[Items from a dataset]
_ _ _
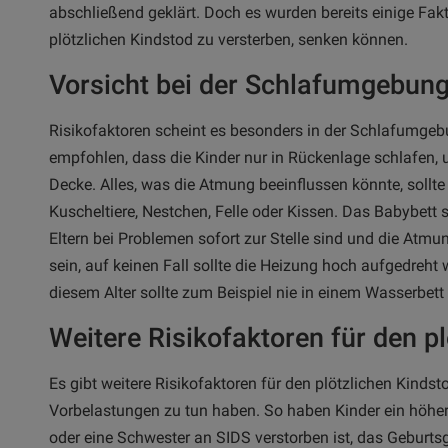
abschließend geklärt. Doch es wurden bereits einige Fak
plötzlichen Kindstod zu versterben, senken können.
Vorsicht bei der Schlafumgebun
Risikofaktoren scheint es besonders in der Schlafumgeb
empfohlen, dass die Kinder nur in Rückenlage schlafen, u
Decke. Alles, was die Atmung beeinflussen könnte, sollt
Kuscheltiere, Nestchen, Felle oder Kissen. Das Babybett 
Eltern bei Problemen sofort zur Stelle sind und die Atm
sein, auf keinen Fall sollte die Heizung hoch aufgedreht w
diesem Alter sollte zum Beispiel nie in einem Wasserbett
Weitere Risikofaktoren für den p
Es gibt weitere Risikofaktoren für den plötzlichen Kinds
Vorbelastungen zu tun haben. So haben Kinder ein höhere
oder eine Schwester an SIDS verstorben ist, das Geburts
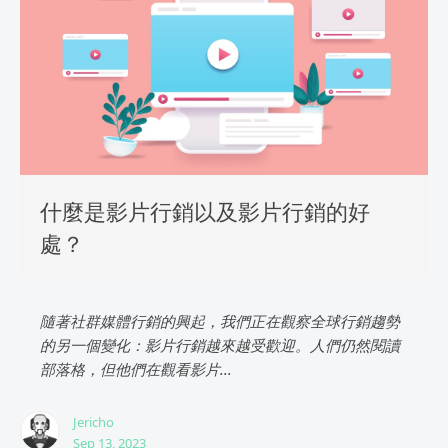
什麼是影片行銷以及影片行銷的好
處？
隨著社群媒體行銷的興起，我們正在觀察全球行銷趨勢
的另一個變化：影片行銷越來越受歡迎。人們仍然閱讀
部落格，但他們在觀看影片...
Jericho
Sep 13, 2023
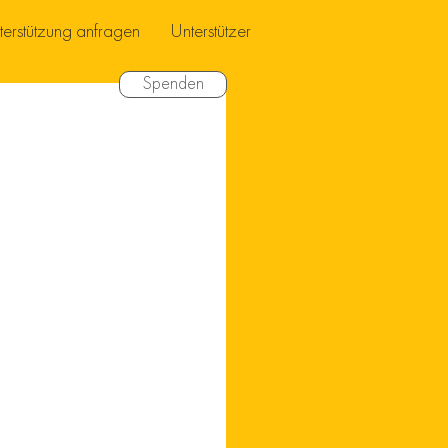
terstützung anfragen
Unterstützer
Spenden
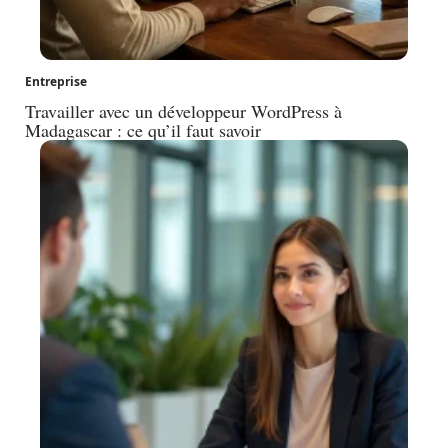
Entreprise
Travailler avec un développeur WordPress à
Madagascar : ce qu’il faut savoir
_ _ _
**TASK DETAILS**:
The stretch of entries above that starts with the line containing "empfohlen, dass die" and goes on through the line containing "Vorbelastungen zu tun" is to be transcribed exactly, and no other line is to be transcribed.

**REPLY**:
empfohlen, dass die Kinder nur in Rückenlage schlafen, u
Decke. Alles, was die Atmung beeinflussen könnte, sollt
Kuscheltiere, Nestchen, Felle oder Kissen. Das Babybett 
Eltern bei Problemen sofort zur Stelle sind und die Atm
sein, auf keinen Fall sollte die Heizung hoch aufgedreht w
diesem Alter sollte zum Beispiel nie in einem Wasserbett
Weitere Risikofaktoren für den p
Es gibt weitere Risikofaktoren für den plötzlichen Kinds
Vorbelastungen zu tun haben. So haben Kinder ein höhere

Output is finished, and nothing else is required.